Finn, ein schwarzer Stormtrooper, der in „Das Erwachen der Macht“ von dem britischen Schauspieler John Boyega gespielt wird, ist auf dem Poster, das in China den Kinostart begleitete, deutlich kleiner als auf den amerikanischen und europäischen Postern. Kritiker*innen sagen, so etwas passiere nicht zufällig, sondern sei eine bewusste Entscheidung gewesen. Die chinesische Zeitung Global Times bestreitet das.
Ein weiterer Vorfall:
Lou Jing (娄婧), eine junge Sängerin aus Shanghai, wurde Opfer eines Shitstorms, nachdem sie an der populären shanghaier Reality-TV-Show Let’s Go! Oriental Angel teilgenommen hatte. Während alle anderen Teilnehmer in der Show nach ihren Hobbies und ihren Lieblingsfächern gefragt wurden, drehten sich die Fragen der Jury in Lous Fall nur um eines: Ihre Hautfarbe. Als Kind einer shanghainesischen Mutter und eines afrikanisch-amerikanischen Vaters entsprach sie nicht dem Bild einer Chinesin, das inner- und außerhalb von China dominiert: hellhäutig und ethnisch Han.

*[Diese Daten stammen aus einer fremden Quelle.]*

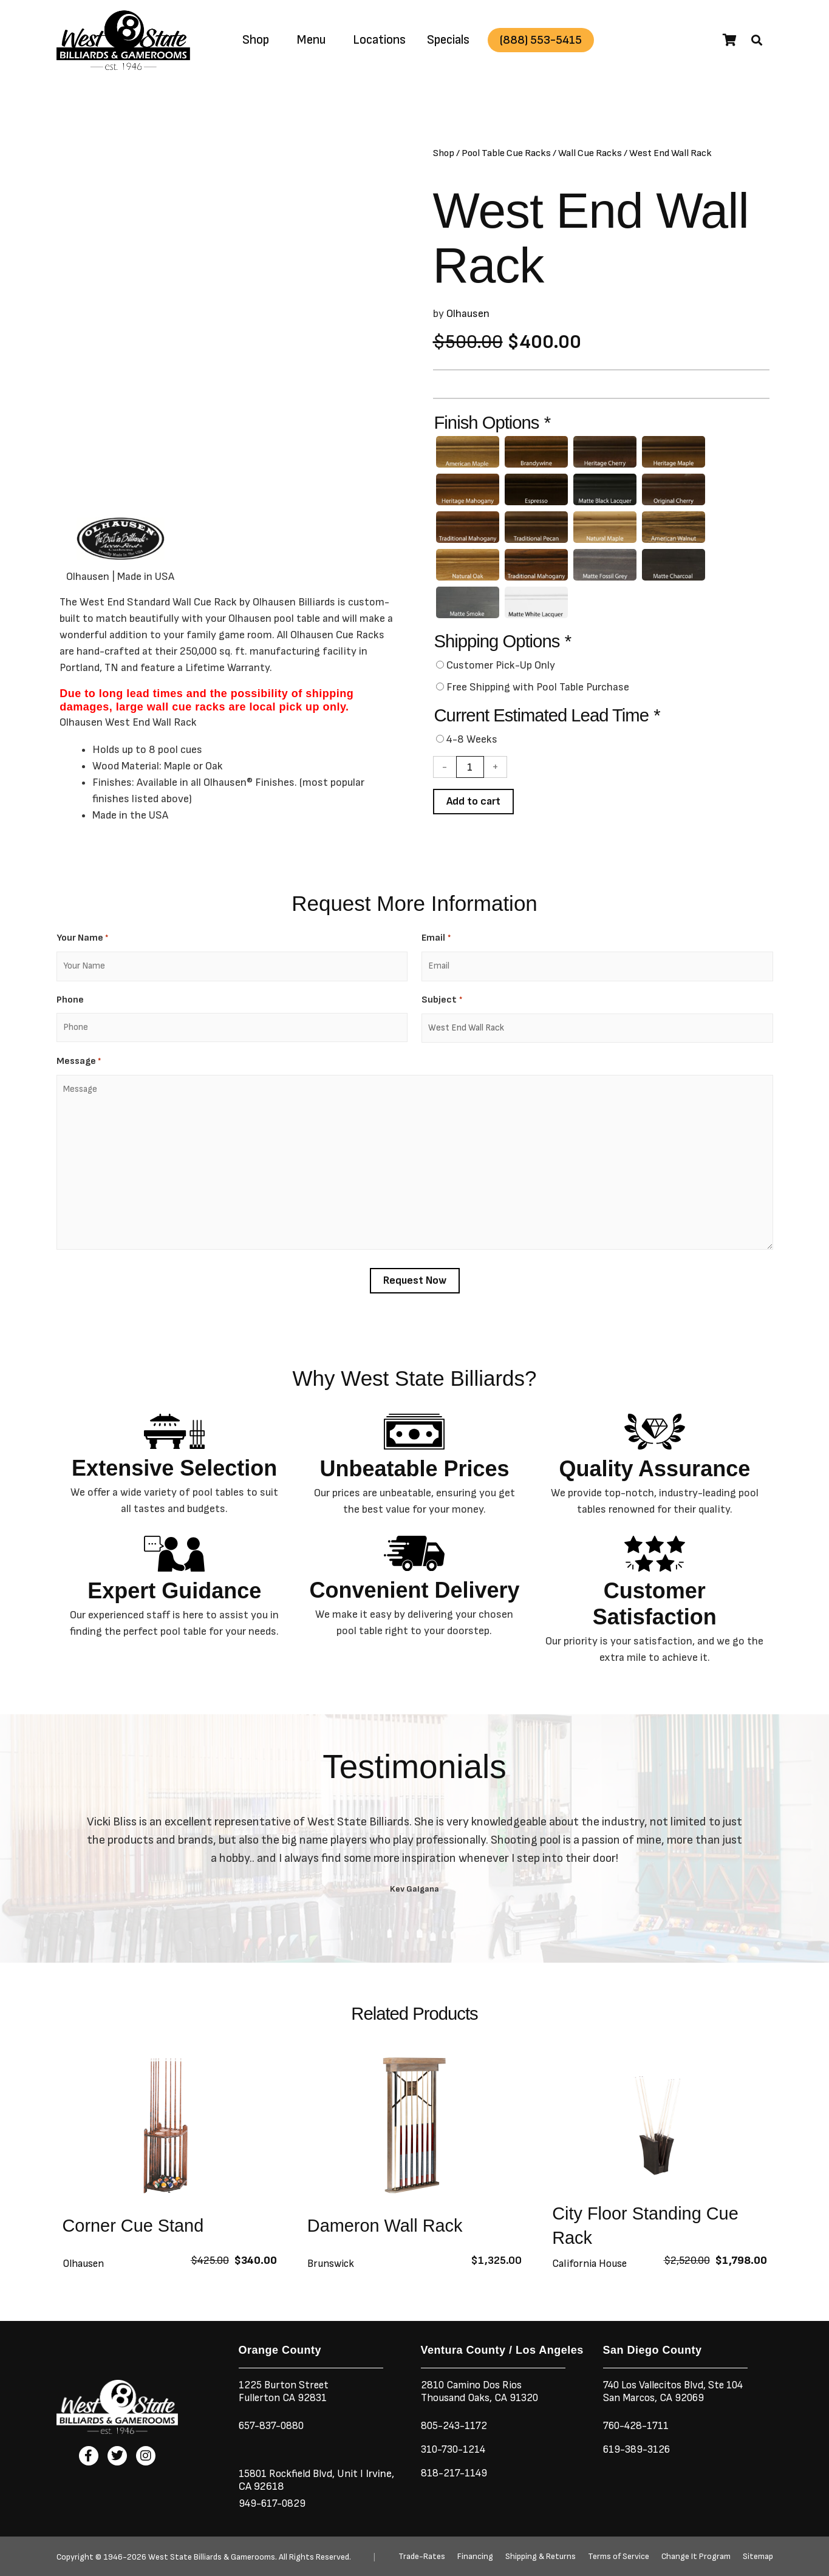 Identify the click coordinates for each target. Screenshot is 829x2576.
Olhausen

Ungeachtet der Tatsache, dass Lou einen chinesischen Pass besitzt, Mandarin ihre Muttersprache ist und sie ausschließlich in China aufgewachsen ist, wurde sie Opfer massiver Attacken online. Ihrer Mutter wurde außerdem vorgeworfen, sich mit einem „fremden“ schwarzen Mann eingelassen zu haben – eine Narrative, die wir auch hier in Deutschland gut kennen.
Ein letztes Beispiel:
Im Vorfeld der olympischen Spiele in Beijing wurden mehrfach schwarze Männer festgenommen, denen unterstellt wurde, dass sie Drogendealer seien. In US-amerikanischen Kontexten ist dies als „racial profiling“ bekannt, also die Verdächtigung einer kompletten Gruppe nur aufgrund ethnischer Zugehörigkeit. Auch The Shanghaiist, ein unter in Shanghai lebenden Ausländer*innen beliebtes Onlinemagazin, berichtete über mehrere Vorfälle, bei denen schwarzen Menschen der Zutritt zu Bars und Nachtklubs verwehrt wurde. Wieder war Verdacht der Türsteher: Drogendealer.
Rassismus ist nicht gleich Rassismus
Es lassen sich viele weitere Beispiele von Diskriminierungen und Anfeindungen finden. Rassismus ist aber nicht nur Diskriminierung. Wenn Rassismus in der westlichen Welt diskutiert wird, dann gehört definitorisch auch strukturelle Unterdrückung dazu. Gibt es diese in China? Viele chinesische Kommentatoren stellten und stellen dies in Frage, da China der kolonialhistorische Kontext fehle, der in Europa und den USA Rassismus etablierte. Allerdings sind diese Vorfälle keine individuellen Einzelfälle. Sie werden von einem erheblichen Teil der chinesischen Bevölkerung getragen, aber auch von den Medien und der Staatsgewalt.
Wenn also die beiden Merkmale, die Rassismus auszeichnen, strukturelle Unterdrückung und Diskriminierung sind, dann gibt es Rassismus in China. Aber irgendwie stimmt dieses Bild noch nicht so ganz.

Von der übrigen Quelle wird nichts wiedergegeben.